## EXERCISE:
Please repeat every record below exactly as written, but leave out the pictures.
:: DATA TO EXAMINE ::
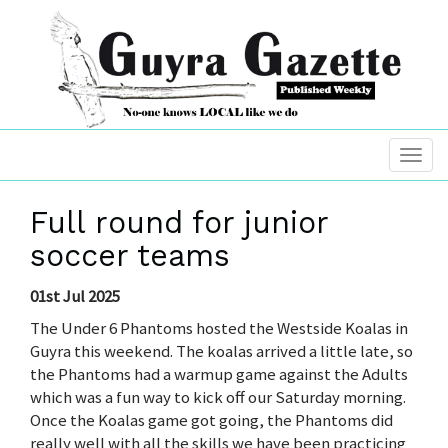
Full round for junior
soccer teams
01st Jul 2025
The Under 6 Phantoms hosted the Westside Koalas in
Guyra this weekend. The koalas arrived a little late, so
the Phantoms had a warmup game against the Adults
which was a fun way to kick off our Saturday morning.
Once the Koalas game got going, the Phantoms did
really well with all the skills we have been practicing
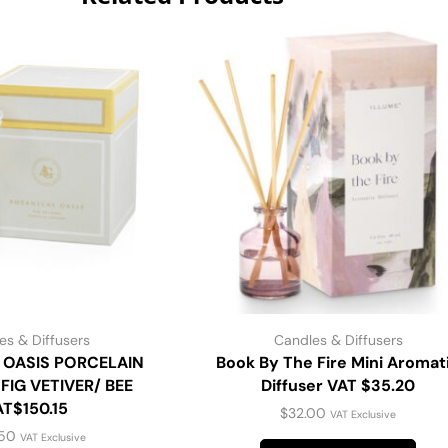
es & Diffusers
Candles & Diffusers
 OASIS PORCELAIN
Book By The Fire Mini Aromat
FIG VETIVER/ BEE
Diffuser VAT $35.20
AT$150.15
$
32.00
VAT Exclusive
.50
VAT Exclusive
:::
## TASK RESULT:
Full round for junior
soccer teams
01st Jul 2025
The Under 6 Phantoms hosted the Westside Koalas in
Guyra this weekend. The koalas arrived a little late, so
the Phantoms had a warmup game against the Adults
which was a fun way to kick off our Saturday morning.
Once the Koalas game got going, the Phantoms did
really well with all the skills we have been practicing
es & Diffusers
Candles & Diffusers
 OASIS PORCELAIN
Book By The Fire Mini Aromat
FIG VETIVER/ BEE
Diffuser VAT $35.20
AT$150.15
$
32.00
VAT Exclusive
.50
VAT Exclusive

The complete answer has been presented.